「星の界(よ)」と希望

お正月休み中、若い頃からの友人から便りがありました。彼女は長年オカリナをやっていて、先日コンサートで「星の界」という曲を演奏したそうです。そこでこの曲が大好きな私のことを思い出した、ということでした。
実は、私が好きなのは曲ではなく、歌詞のほうです。曲も嫌いではないですが、どうしても、和音を分散させて作った練習曲という印象が強くて…。ピアノでこの曲を、一生懸命練習している子どもの姿が目に浮かびます。

ご存じの方も多いと思いますが、この曲には 「星の世界」という別の歌があります。 涼しい秋の夜の、きれいな星空を題材にした歌詞です。大正時代に作られたもので、中学校の音楽の教科書や学校の愛唱歌集などに採用されているのはおもにこちらでしょう 。

一方、私が大好きな「星の界」は、明治時代に格調高い文語体で書かれた といわれる
 「月なきみ空に、きらめく光、嗚呼その星影、希望のすがた。」
という、あの歌詞です。 こちらは、
 宇宙はどこまで広がっているのだろう? 
 あの星はどうなっているのだろう?
 知的生命体は存在するのだろうか?
 宇宙の始まりは? 終わりは?
 どこかにきっと、幸せな星があるだろう。
といった、果てしない宇宙、未知の世界への興味や夢が、込められているのだと思います。
そして、 2番の最後の
「いざ棹させよや 窮理の船に。」
では、
 それを知りたい。さあ、それを調査、研究しよう。
と呼びかけられているような気持ちになります。
ずっと昔、私はこの歌詞に、いたく共感してしまいました。そして今日にいたります。    
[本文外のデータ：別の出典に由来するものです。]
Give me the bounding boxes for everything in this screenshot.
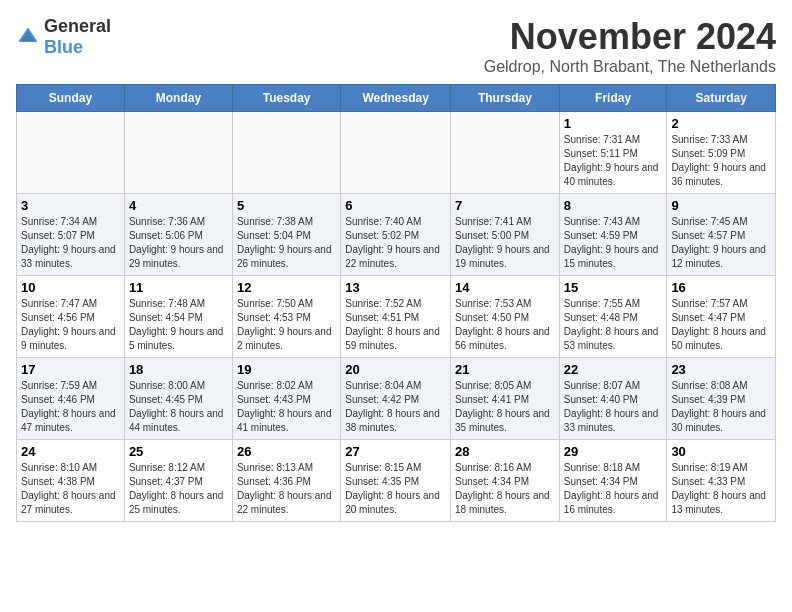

ところで、明治時代にこの歌詞を作った杉谷代水という人は、詩人で翻訳家でもあり、ギリシャ神話の翻訳もしているそうです。なるほど、だからこんな歌詞を書けるのか、と納得しました。
おおぐま座・こぐま座、オリオン座、おとめ座、さそり座、ペガスス座など、ギリシャ神話には星座と結びついたエピソードがいくつもあります。
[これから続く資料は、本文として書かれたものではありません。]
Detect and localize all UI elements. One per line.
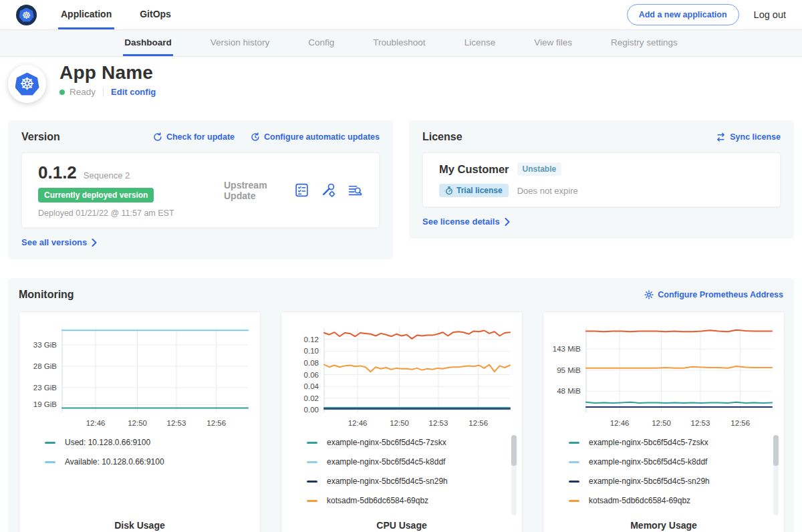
- divider: [103, 87, 104, 97]
- legend-label: Available: 10.128.0.66:9100: [65, 457, 164, 467]
- legend-label: kotsadm-5db6dc6584-69qbz: [327, 496, 428, 505]
- trial-license-badge: Trial license: [439, 184, 509, 197]
- chart-plot: 12:4612:5012:5312:5633 GiB28 GiB23 GiB19…: [25, 320, 255, 432]
- legend-item: example-nginx-5bc6f5d4c5-sn29h: [569, 477, 779, 486]
- legend-item: Available: 10.128.0.66:9100: [45, 457, 255, 467]
- version-source: Upstream Update: [211, 180, 294, 201]
- svg-text:12:50: 12:50: [652, 419, 671, 427]
- topnav-tabs: ApplicationGitOps: [58, 0, 174, 29]
- legend-item: Used: 10.128.0.66:9100: [45, 438, 255, 447]
- legend-swatch: [307, 481, 317, 483]
- legend-label: example-nginx-5bc6f5d4c5-7zskx: [589, 438, 708, 447]
- gear-icon: [644, 290, 654, 299]
- svg-text:95 MiB: 95 MiB: [557, 366, 581, 374]
- svg-text:12:53: 12:53: [691, 419, 710, 427]
- see-all-versions-link[interactable]: See all versions: [21, 237, 380, 247]
- legend-item: example-nginx-5bc6f5d4c5-7zskx: [307, 438, 517, 447]
- app-header: ☸ App Name Ready Edit config: [0, 57, 802, 115]
- topnav-tab-gitops[interactable]: GitOps: [137, 0, 174, 29]
- refresh-icon: [153, 132, 162, 142]
- legend-label: kotsadm-5db6dc6584-69qbz: [589, 496, 690, 505]
- chart-title: Disk Usage: [19, 520, 260, 531]
- legend-swatch: [307, 500, 317, 502]
- edit-config-link[interactable]: Edit config: [111, 87, 156, 97]
- view-logs-icon[interactable]: [348, 182, 363, 198]
- subnav-tab-version-history[interactable]: Version history: [209, 30, 271, 56]
- sync-license-link[interactable]: Sync license: [716, 132, 781, 142]
- svg-text:12:46: 12:46: [348, 419, 368, 427]
- svg-text:0.06: 0.06: [304, 371, 319, 379]
- topnav-tab-application[interactable]: Application: [58, 0, 114, 29]
- legend-swatch: [569, 500, 579, 502]
- page-title: App Name: [59, 62, 156, 84]
- version-card: Version Check for update Configure autom…: [8, 120, 393, 259]
- subnav-tab-registry-settings[interactable]: Registry settings: [610, 30, 679, 56]
- svg-text:33 GiB: 33 GiB: [33, 341, 57, 349]
- legend-label: Used: 10.128.0.66:9100: [65, 438, 150, 447]
- channel-badge: Unstable: [517, 162, 562, 176]
- svg-text:0.04: 0.04: [304, 382, 319, 390]
- legend-label: example-nginx-5bc6f5d4c5-k8ddf: [327, 457, 445, 467]
- subnav-tab-config[interactable]: Config: [307, 30, 336, 56]
- svg-text:19 GiB: 19 GiB: [33, 400, 57, 408]
- customer-name: My Customer: [439, 163, 509, 176]
- svg-text:12:56: 12:56: [469, 419, 488, 427]
- chart-plot: 12:4612:5012:5312:56143 MiB95 MiB48 MiB: [549, 320, 779, 432]
- chevron-right-icon: [505, 218, 510, 226]
- configure-automatic-updates-link[interactable]: Configure automatic updates: [251, 132, 380, 142]
- deployed-timestamp: Deployed 01/21/22 @ 11:57 am EST: [38, 209, 211, 218]
- svg-text:12:56: 12:56: [207, 419, 226, 427]
- check-for-update-link[interactable]: Check for update: [153, 132, 235, 142]
- release-notes-icon[interactable]: [294, 182, 309, 198]
- subnav-tab-license[interactable]: License: [463, 30, 497, 56]
- legend-swatch: [569, 442, 579, 444]
- legend-swatch: [307, 442, 317, 444]
- svg-text:23 GiB: 23 GiB: [33, 384, 57, 392]
- subnav-tab-troubleshoot[interactable]: Troubleshoot: [372, 30, 426, 56]
- version-card-title: Version: [21, 131, 60, 143]
- svg-text:0.00: 0.00: [304, 406, 319, 414]
- svg-text:12:50: 12:50: [390, 419, 409, 427]
- svg-text:28 GiB: 28 GiB: [33, 362, 57, 370]
- charts-row: 12:4612:5012:5312:5633 GiB28 GiB23 GiB19…: [19, 311, 783, 532]
- svg-text:48 MiB: 48 MiB: [557, 387, 581, 395]
- sync-arrows-icon: [716, 132, 726, 142]
- legend-scrollbar-thumb[interactable]: [511, 435, 517, 466]
- memory-usage-chart-card: 12:4612:5012:5312:56143 MiB95 MiB48 MiB …: [543, 311, 785, 532]
- ship-wheel-icon: ☸: [22, 10, 31, 20]
- subnav-tab-view-files[interactable]: View files: [533, 30, 573, 56]
- legend-item: example-nginx-5bc6f5d4c5-7zskx: [569, 438, 779, 447]
- legend-scrollbar-thumb[interactable]: [773, 435, 779, 466]
- config-wrench-icon[interactable]: [321, 182, 336, 198]
- add-new-application-button[interactable]: Add a new application: [627, 4, 739, 25]
- legend-scrollbar[interactable]: [773, 435, 779, 515]
- chart-plot: 12:4612:5012:5312:560.120.100.080.060.04…: [287, 320, 517, 432]
- legend-swatch: [45, 461, 55, 463]
- version-number: 0.1.2: [38, 162, 77, 183]
- license-details-row: My Customer Unstable Trial license Does …: [422, 152, 781, 207]
- chart-legend: example-nginx-5bc6f5d4c5-7zskxexample-ng…: [569, 438, 779, 505]
- subnav-tab-dashboard[interactable]: Dashboard: [123, 30, 173, 56]
- logout-link[interactable]: Log out: [754, 9, 786, 20]
- app-logo: ☸: [8, 65, 46, 103]
- license-expiry: Does not expire: [517, 186, 578, 196]
- legend-item: kotsadm-5db6dc6584-69qbz: [307, 496, 517, 505]
- stopwatch-icon: [445, 186, 453, 195]
- legend-scrollbar[interactable]: [511, 435, 517, 515]
- legend-item: example-nginx-5bc6f5d4c5-k8ddf: [569, 457, 779, 467]
- chart-legend: example-nginx-5bc6f5d4c5-7zskxexample-ng…: [307, 438, 517, 505]
- chart-legend: Used: 10.128.0.66:9100Available: 10.128.…: [45, 438, 255, 467]
- configure-prometheus-link[interactable]: Configure Prometheus Address: [644, 290, 783, 299]
- ship-wheel-icon: ☸: [19, 76, 34, 92]
- svg-text:0.08: 0.08: [304, 359, 319, 367]
- legend-item: example-nginx-5bc6f5d4c5-sn29h: [307, 477, 517, 486]
- legend-swatch: [45, 442, 55, 444]
- svg-text:12:46: 12:46: [86, 419, 106, 427]
- see-license-details-link[interactable]: See license details: [422, 217, 781, 227]
- status-badge: Ready: [70, 87, 96, 97]
- license-card: License Sync license My Customer Unstabl…: [409, 120, 794, 239]
- version-sequence: Sequence 2: [84, 170, 130, 180]
- chart-title: CPU Usage: [281, 520, 522, 531]
- topnav-right: Add a new application Log out: [627, 0, 786, 29]
- kubernetes-logo[interactable]: ☸: [16, 5, 37, 25]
この歌詞の最後では( 「いざ棹させよや…」の部分)、21世紀の今、なぜかロケットの打ち上げの風景が思い浮かびます。打ち上げの中継をテレビで見るたびに、そのロケットが私たちの希望を乗せて飛んでいくように感じるのです。

余談ですが、現在地球から最も遠いところにいるとされるボイジャー1号~ 人類からのメッセージを収めたレコードを乗せて、 1977年9月にNASAで打ち上げられた探査体~すでに太陽圏を離脱して、恒星間空間を飛んでいるそうです。

年明けから物騒な、不穏な事件、事故、災害が続きますが、今年は明るい希望の年になりますように!